In interviews with The Post, Jackie said that she stood by the account she provided to Rolling Stone.
“I never asked for this” attention, she said in an interview. “What bothers me is that so many people act like it didn’t happen. It’s my life. I have had to live with the fact that it happened — every day for the last two years.”
Jackie also told The Post that she never expected that a police investigation would be fruitful, saying numerous times that she did not expect any charges in her case. She said she knew there was little, if any, forensic evidence that could prove the allegations two years afterward.
A Post investigation into the claims found significant inconsistencies in the account. Phi Psi fraternity members strongly rebutted the allegations, saying they did not have a party on the night in question and did not have a member fitting the description of the alleged attacker; an alleged attacker — who Jackie told friends she was on a date with that night — turned out not to be a U-Va. student, had not been in Charlottesville in years, attends another school in another state, and said he barely knew Jackie; and Jackie’s friends told The Post that her version of events to the magazine did not match what they saw on the night she claims she was assaulted.

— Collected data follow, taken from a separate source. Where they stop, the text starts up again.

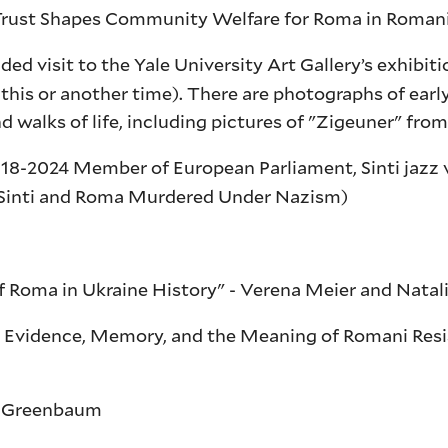
ust Shapes Community Welfare for Roma in Romania
d visit to the Yale University Art Gallery’s exhibit
 this or another time). There are photographs of ear
walks of life, including pictures of "Zigeuner" fro
8-2024 Member of European Parliament, Sinti jazz vi
s Sinti and Roma Murdered Under Nazism)
of Roma in Ukraine History" - Verena Meier and Nata
? Evidence, Memory, and the Meaning of Romani Resi
ne Greenbaum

Police said they confirmed these same findings. They also said that an alleged physical assault Jackie reported — when she told police that four men followed her and then threw a bottle at her face — had significant inconsistencies. It was at that time — in spring 2014 — that police twice asked Jackie about the alleged sexual assault at the urging of a university officials, and Jackie declined to talk to police about it.
Detectives interviewed numerous Phi Kappa Psi members, including most of those who lived in the house in September 2012, at the time of the alleged attack. Longo said they found photographs of the house the night in question that show it empty and reviewed other records that indicate the house had no party on the night Jackie said she went to a party there, was lured upstairs and was attacked.
Longo also said police interviewed Jackie’s friends who met with her the night she said she left the fraternity bloody and shaken; they told police what they told The Post, that she was not physically injured and met them in a different location than was described in the Rolling Stone account.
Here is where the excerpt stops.